Message Publishing feature will allow you to send a message as a result of method invocation. For example; Imagine you have a component and every time the state of this components changes you would like to get notified. The easiest way to send notification would be to send a message to a dedicated channel, but how would you connect the method invocation that changes the state of the object to a message sending process and what should be the structure of the message? Message Publishing feature will allow you to do just that.
Spring Integration provides two approaches - XML and Annotation.
Annotation bassed approach allows you to annotate any method with @Publisher
annotation and
provide configuration attributes which will dictate the structure of a Message. Invocation of such
method will be proxied through PublisherAnnotationAdvisor
which will
construct a Message and send it to a channel.
Internally PublisherAnnotationAdvisor
uses Spring 3.0 Expression Language support giving you
the flexibility and control over the structure of a Message it will build.
PublisherAnnotationAdvisor
defines and binds the following variables:
#return - will bind to a return value allowing you to reference it or its attributes (e.g., #return.foo where 'foo' is an attribute of the object bound to #return)
#exception - will bind to an exception if one is thrown.
#[parameName] - will be dynamically constructed pointing to the method parameter names (e.g., #fname as in the above method)
@Publisher(value="#return", channel="testChannel", headers="bar='123',fname=#fname") public String setName(String fname, String lname){ return fname + " " + lname; }
In the above example the Message will be constructed and its structure will be as follows:
Message payload - will be of type String and contain the value returned by the method.

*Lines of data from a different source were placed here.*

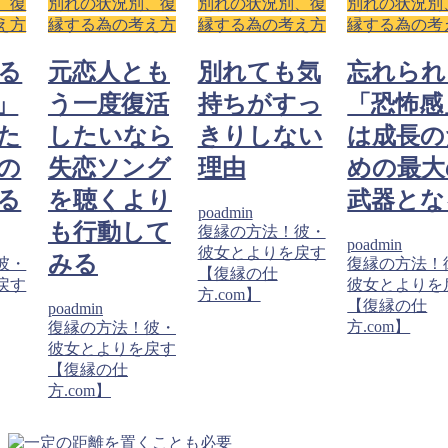
、復
別れの状況別、復
別れの状況別、復
別れの状況別
え方
縁する為の考え方
縁する為の考え方
縁する為の考
る
元恋人とも
別れても気
忘れられ
」
う一度復活
持ちがすっ
「恐怖感
た
したいなら
きりしない
は成長の
の
失恋ソング
理由
めの最大
る
を聴くより
武器とな
poadmin
も行動して
復縁の方法！彼・
poadmin
彼女とよりを戻す
みる
彼・
復縁の方法！
【復縁の仕
戻す
彼女とよりを
方.com】
【復縁の仕
poadmin
方.com】
復縁の方法！彼・
彼女とよりを戻す
【復縁の仕
方.com】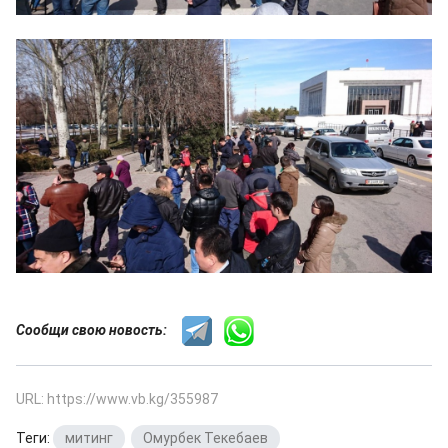
Сообщи свою новость:
URL: https://www.vb.kg/355987
Теги:
митинг
,
Омурбек Текебаев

Message headers will be 'bar' with value of "123" and 'fname' with value of 'fname' parameter of the method.
As with any other annotation you will need to register PublisherAnnotationBeanPostProcessor
<bean class="org.springframework.integration.aop.PublisherAnnotationBeanPostProcessor"/>
XML-based approach allows you to configure Message Publishing via AOP-based configuration and although configuration itself is a bit more extensive it has certain benefits over annotation based approach since it allows you to use pointcut expressions, thus possibly intercepting multiple methods at once.
To configure Message Publishing via XML you need to provide two things:
Register MessagePublishingInterceptor
Provide AOP configuration to apply MessagePublishingInterceptor
<bean id="testBean" class="org.springframework.integration.aop.MessagePublishingInterceptorUsageTest$TestBean" /> <si:channel id="testChannel"> <si:queue /> </si:channel> <aop:config> <aop:advisor advice-ref="publishingInterceptor" pointcut="bean(testBean)" /> </aop:config> <bean id="publishingInterceptor" class="org.springframework.integration.aop.MessagePublishingInterceptor"> <constructor-arg> <bean class="org.springframework.integration.aop.MethodNameMappingExpressionSource"> <constructor-arg> <map> <entry key="*" value="#return" /> </map> </constructor-arg> <property name="headerExpressionMap"> <map> <entry key="*" value="foo='bar'" /> </map> </property> <property name="channelMap"> <map> <entry key="setName" value="channel" /> </map> </property> </bean> </constructor-arg> <property name="channelResolver"> <bean class="org.springframework.integration.channel.MapBasedChannelResolver"> <property name="channelMap"> <map> <entry key="channel" value-ref="testChannel" /> </map> </property> </bean> </property> </bean>
As you can see MessagePublishingInterceptor
defines and binds the same variables as
PublisherAnnotationAdvisor
to utilize the power of Spring 3.0 Expression Langage.
In this example after execution of any public method of a testBean
a Message
will be constructed with the following structure:
Message payload - will be of type and value returned by an executed method.
Message headers will be 'foo' with value of "bar".
In future versions namespace support will be available to simplify XML-based configuration.